Ce qu'elles n'établissent pas
- Qu'un diplôme ne rapporte pas en Inde, en Égypte, au Nigeria ni dans aucun pays présenté ici. Ce sont des taux de chômage, non des revenus, et ils ne disent rien de ce que gagnent ceux qui ont un emploi.
- Que les personnes à éducation de base sont mieux loties. Leur taux de chômage plus faible reflète l'incapacité de se permettre un chômage ouvert, non un accès plus facile à un bon emploi.
- Que la plupart des chômeurs d'un pays sont titulaires d'un diplôme. Chaque chiffre est un taux au sein d'un seul groupe d'éducation, et les personnes à éducation supérieure sont une minorité de la population active.
- Une quelconque causalité. Onze pays montrent une association sur une année ; rien ici n'indique que développer l'éducation accroît le chômage, ni dans quel sens une influence s'exercerait.
- Quoi que ce soit sur 2025 ou 2026. La dernière année portant les trois niveaux d'éducation pour ces pays est 2024.
Méthode
- Trois séries, une même famille, une année. L'éducation de base, intermédiaire et supérieure correspond aux séries World Bank Open Data SL.UEM.BASC.ZS, SL.UEM.INTM.ZS et SL.UEM.ADVN.ZS, chacune étant le taux de chômage au sein de la population active de ce groupe d'éducation. Les groupes suivent la Classification internationale type de l'éducation (ISCED 2011) : le niveau de base va jusqu'au premier cycle du secondaire, l'intermédiaire couvre le deuxième cycle du secondaire et le postsecondaire non supérieur, le supérieur va du cycle court de l'enseignement supérieur jusqu'au doctorat. Année de référence 2024, consultée le 1er septembre 2026, jeu de données mis à jour pour la dernière fois le 2026-07-13 selon l'horodatage de la source.

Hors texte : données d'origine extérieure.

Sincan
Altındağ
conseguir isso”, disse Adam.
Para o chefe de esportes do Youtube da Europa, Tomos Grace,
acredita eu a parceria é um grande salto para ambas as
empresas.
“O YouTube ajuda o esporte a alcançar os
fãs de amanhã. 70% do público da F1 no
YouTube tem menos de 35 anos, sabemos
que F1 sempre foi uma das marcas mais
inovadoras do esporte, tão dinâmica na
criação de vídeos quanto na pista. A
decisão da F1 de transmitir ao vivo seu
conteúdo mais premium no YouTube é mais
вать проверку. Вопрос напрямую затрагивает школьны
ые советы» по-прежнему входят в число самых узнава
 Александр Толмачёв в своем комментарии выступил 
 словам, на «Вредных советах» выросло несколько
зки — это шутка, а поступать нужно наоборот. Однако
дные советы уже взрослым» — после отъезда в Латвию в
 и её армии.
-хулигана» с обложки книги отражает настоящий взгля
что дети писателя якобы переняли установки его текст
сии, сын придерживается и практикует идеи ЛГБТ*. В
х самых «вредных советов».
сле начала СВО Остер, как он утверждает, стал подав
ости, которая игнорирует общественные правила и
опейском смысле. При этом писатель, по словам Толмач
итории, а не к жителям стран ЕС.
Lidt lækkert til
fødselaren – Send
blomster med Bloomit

- Le taux de chômage national global n'est délibérément pas affiché. C'est une série distincte, modélisée selon une autre méthode, et elle ne se réconcilie pas avec ces trois-là ; dans certains pays, elle se situe sous chacune d'elles, ce qu'une moyenne pondérée ne peut pas faire. La placer à côté de ces colonnes inviterait le lecteur à vérifier une arithmétique qui n'a jamais été censée tenir.
- Ce sont des estimations harmonisées construites à partir des enquêtes nationales sur la population active, agencées pour que les pays puissent être comparés. Un institut national de statistique peut publier un chiffre différent pour le même pays et la même année selon ses propres définitions. Là où les deux divergent, aucun n'a tort ; ils répondent à des questions différentes.
- Les écarts sont calculés à partir des valeurs sources non arrondies, puis affichés arrondis. Sur les quatre-vingt-quatorze pays portant les trois niveaux d'éducation pour 2024, trente-trois affichent un chômage plus élevé chez les personnes à éducation supérieure que chez celles à éducation de base. Les onze retenus ici couvrent les deux sens et six régions, et tout pays portant les trois niveaux était éligible.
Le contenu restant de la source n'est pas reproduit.